Addictiveness Rating: Great
9. Appeal Factor
For a game where time travel is such an integral factor, Darkest of Days made a major mistake in the release window. Launched just after Batman: Arkham Asylum, and two weeks prior to Halo: ODST, let alone the rest of the holiday crush, Darkest of Days has a lot to overcome to get noticed. While it doesn’t feel rushed, it clearly could have used three or four more months to polish and add features. There admittedly aren’t a lot of games on the market within the genre of multi-era historical shooter, but that doesn’t mean there is going to be a rush to find that game type either. With more time in development, maybe that multi-player element could have been added, or some more polish to the close in graphics. With just a bit more shine and maybe a January or February launch, this might have had sleeper hit written all over it. As it is, Darkest of Days has a lot of great ideas and a good story marred by a lack of refinement.

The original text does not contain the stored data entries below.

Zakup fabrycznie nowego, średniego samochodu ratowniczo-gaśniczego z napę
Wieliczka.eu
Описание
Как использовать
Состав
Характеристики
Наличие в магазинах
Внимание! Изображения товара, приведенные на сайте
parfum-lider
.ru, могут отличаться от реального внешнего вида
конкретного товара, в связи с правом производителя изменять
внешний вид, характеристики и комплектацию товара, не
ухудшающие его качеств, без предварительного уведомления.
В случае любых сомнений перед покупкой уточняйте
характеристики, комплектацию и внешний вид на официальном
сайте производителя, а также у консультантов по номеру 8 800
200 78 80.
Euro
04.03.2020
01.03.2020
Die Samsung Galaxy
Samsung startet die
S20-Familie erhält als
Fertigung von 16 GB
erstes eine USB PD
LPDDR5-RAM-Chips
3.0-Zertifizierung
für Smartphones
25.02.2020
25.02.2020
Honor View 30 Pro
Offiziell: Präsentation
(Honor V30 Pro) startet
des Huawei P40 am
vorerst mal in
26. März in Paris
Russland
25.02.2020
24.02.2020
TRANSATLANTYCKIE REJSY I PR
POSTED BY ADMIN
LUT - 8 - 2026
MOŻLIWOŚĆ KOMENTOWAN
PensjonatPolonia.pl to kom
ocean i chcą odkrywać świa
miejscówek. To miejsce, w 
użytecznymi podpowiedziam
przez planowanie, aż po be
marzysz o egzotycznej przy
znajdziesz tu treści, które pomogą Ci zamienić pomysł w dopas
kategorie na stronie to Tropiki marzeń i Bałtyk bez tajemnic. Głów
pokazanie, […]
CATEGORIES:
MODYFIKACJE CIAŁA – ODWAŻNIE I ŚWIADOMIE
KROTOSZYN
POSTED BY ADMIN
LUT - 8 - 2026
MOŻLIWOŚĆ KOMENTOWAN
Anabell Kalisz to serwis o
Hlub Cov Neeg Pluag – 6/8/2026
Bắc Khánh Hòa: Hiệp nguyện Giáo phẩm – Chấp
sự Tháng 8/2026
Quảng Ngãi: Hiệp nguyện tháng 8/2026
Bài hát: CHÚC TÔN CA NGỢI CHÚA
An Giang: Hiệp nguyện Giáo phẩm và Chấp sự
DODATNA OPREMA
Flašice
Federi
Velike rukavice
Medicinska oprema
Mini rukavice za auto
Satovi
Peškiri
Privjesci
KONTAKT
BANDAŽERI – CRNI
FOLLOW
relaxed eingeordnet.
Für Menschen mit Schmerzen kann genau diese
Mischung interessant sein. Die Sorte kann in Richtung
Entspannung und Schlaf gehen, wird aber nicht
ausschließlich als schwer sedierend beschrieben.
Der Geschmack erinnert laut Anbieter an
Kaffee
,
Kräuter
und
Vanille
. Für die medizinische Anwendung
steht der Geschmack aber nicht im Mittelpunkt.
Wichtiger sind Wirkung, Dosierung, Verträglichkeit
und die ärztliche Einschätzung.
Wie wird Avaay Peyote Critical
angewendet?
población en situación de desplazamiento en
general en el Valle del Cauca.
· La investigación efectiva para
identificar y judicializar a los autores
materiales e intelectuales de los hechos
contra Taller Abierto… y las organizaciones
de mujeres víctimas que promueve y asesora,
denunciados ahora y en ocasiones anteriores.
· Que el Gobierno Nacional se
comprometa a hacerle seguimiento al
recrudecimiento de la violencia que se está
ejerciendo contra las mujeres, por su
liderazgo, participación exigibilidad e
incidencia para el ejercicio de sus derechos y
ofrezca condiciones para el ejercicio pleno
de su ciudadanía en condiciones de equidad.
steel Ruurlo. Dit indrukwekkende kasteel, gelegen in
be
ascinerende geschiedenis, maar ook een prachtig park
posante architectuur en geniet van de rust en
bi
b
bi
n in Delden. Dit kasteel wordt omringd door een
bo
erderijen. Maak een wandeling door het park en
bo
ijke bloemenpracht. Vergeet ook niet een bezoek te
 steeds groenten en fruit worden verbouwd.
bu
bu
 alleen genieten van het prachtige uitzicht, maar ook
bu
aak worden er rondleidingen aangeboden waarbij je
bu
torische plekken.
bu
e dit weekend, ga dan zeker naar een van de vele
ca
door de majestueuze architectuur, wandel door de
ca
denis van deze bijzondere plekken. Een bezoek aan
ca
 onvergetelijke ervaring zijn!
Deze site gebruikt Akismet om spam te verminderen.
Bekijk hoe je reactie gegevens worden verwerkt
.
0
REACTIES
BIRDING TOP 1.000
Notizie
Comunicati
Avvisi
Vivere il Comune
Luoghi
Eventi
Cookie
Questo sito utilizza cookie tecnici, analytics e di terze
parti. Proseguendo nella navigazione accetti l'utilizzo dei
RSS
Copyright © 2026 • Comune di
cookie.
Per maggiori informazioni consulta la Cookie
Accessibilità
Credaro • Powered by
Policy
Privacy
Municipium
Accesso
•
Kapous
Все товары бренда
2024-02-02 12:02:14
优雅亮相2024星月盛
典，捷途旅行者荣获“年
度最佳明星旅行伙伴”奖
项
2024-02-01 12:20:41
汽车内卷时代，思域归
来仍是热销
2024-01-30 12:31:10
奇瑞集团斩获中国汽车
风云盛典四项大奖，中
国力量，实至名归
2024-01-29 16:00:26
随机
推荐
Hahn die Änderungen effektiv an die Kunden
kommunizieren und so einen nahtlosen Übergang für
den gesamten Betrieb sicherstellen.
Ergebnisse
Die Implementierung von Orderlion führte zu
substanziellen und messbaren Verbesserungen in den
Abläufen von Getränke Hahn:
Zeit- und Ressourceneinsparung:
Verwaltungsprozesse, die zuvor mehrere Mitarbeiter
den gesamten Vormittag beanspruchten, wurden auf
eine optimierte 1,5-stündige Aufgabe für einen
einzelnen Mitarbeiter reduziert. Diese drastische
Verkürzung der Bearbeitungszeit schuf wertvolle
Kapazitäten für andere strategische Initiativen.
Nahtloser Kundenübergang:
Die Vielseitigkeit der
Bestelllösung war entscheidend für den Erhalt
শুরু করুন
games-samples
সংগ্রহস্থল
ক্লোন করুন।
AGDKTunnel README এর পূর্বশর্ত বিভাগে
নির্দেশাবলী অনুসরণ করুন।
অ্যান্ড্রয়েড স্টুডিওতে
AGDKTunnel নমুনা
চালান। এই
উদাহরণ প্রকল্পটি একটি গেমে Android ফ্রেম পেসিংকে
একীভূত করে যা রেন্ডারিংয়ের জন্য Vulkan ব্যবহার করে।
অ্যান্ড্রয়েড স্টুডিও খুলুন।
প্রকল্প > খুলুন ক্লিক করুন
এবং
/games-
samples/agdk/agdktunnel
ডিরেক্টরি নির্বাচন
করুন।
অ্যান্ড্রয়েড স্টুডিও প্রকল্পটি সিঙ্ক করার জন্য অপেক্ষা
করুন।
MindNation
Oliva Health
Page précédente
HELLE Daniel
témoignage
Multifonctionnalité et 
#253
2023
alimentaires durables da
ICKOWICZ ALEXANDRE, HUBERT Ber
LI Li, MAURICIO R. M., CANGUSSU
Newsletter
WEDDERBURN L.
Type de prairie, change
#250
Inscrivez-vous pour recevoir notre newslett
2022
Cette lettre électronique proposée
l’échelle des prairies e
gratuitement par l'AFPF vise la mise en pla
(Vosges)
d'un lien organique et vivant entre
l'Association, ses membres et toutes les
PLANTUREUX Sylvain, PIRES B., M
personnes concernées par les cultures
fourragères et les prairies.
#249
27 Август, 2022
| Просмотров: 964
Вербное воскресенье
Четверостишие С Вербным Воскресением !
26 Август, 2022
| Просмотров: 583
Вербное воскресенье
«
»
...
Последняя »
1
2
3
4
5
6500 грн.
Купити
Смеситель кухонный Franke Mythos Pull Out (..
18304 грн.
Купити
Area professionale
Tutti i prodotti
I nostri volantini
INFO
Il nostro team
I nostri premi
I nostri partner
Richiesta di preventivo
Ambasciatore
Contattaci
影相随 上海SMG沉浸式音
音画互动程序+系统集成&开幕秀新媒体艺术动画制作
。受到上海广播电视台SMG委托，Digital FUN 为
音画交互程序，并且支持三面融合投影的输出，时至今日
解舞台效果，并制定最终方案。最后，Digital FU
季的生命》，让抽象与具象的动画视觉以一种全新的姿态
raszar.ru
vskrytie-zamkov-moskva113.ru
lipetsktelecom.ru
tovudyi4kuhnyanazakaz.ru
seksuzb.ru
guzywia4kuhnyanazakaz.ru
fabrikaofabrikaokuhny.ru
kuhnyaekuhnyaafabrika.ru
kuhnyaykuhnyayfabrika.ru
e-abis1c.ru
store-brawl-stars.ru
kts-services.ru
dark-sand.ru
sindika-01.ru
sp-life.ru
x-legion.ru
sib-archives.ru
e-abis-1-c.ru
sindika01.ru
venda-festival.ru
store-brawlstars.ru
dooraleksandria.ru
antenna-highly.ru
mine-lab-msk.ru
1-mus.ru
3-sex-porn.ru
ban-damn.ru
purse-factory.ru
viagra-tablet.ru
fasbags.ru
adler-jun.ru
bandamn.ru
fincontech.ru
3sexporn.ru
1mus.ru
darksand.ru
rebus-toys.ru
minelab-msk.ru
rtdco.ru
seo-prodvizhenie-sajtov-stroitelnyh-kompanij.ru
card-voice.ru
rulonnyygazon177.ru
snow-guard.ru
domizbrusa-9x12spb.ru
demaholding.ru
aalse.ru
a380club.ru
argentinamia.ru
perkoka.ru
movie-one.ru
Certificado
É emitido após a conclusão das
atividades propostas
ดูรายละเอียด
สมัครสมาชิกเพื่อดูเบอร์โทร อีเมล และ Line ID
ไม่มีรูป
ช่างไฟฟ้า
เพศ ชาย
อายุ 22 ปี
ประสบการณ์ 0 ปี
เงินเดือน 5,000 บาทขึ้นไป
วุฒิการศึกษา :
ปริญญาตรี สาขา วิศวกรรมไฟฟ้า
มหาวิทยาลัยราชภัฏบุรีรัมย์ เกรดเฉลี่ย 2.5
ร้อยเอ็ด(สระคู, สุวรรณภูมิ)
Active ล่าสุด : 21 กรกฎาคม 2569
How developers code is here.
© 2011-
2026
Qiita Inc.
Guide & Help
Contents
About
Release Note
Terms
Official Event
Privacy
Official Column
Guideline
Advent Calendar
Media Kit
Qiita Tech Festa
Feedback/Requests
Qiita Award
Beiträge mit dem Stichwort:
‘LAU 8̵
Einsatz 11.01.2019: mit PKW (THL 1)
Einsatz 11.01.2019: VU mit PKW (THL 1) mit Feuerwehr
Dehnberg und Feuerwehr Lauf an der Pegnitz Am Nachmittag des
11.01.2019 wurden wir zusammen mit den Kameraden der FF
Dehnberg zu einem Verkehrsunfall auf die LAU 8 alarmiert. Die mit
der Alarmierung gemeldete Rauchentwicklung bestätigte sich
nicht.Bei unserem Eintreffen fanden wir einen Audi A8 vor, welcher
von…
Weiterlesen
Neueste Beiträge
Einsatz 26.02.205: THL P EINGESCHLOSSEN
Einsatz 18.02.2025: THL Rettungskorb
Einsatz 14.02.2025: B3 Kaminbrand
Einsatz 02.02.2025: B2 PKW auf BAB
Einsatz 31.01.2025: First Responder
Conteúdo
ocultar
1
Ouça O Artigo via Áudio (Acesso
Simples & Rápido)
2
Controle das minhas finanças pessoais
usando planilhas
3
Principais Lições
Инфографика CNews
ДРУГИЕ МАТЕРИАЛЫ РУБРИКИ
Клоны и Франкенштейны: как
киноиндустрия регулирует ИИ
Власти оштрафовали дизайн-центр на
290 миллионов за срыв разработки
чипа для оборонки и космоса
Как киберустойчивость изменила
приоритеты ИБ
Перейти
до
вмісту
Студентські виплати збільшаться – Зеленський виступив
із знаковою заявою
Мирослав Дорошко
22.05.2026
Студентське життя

Appeal Factor Rating: Enjoyable
I mentioned back in the story section how there was a choice made for Dexter that I’m still trying to come to terms with. Quick bit of game background-the operatives for Kronotek are all chosen as history’s Missing In Action. You are part of the team because you died in battle before your transfer papers made it to Washington. Dexter, your comrade in arms, has a different story. He was a firefighter. He was pulled out of a collapsing building and brought into the future on September 11th, 2001. As much as it fits in with the theme of MIA’s from the past as operatives, it leaves a bad taste in my mouth. I know that gaming is eventually going to get around to exploring September 11th at some point, I just didn’t think it would be in this fashion. Coupled with the fact that Darkest of Days was released three days before the anniversary of the attacks just makes it harder to swallow. I also refuse to believe that, no matter how much Kronotek believes that time is inviolate, if you pulled a person out of that day’s events and gave them access to time altering technology, that day would have happened as it did. Especially for a firefighter. It feels like a cheap stunt played entirely for shock value, even if it does make sense internally.
Miscellaneous Rating: Bad
Graphics: Above Average
Appeal Factor: Enjoyable
Final Score: Decent Game!
Short Attention Span Summary
Darkest of Days takes you through some of the worst battles in the worst conflicts in human history, and tasks you with making sure that they happened correctly. A brand new game engine puts a lot of enemies on the screen at once, but works much better at large battles than small fights. There’s nothing new here aside from being able to use guns from the future to turn the tide of battles in the past, and the enemies maintain inhuman levels of marksmanship even when they don’t know how to duck. Despite having some neat ideas and in-game moments, this time travel game needed more time in development and a couple of extra writers before it entered the timestream.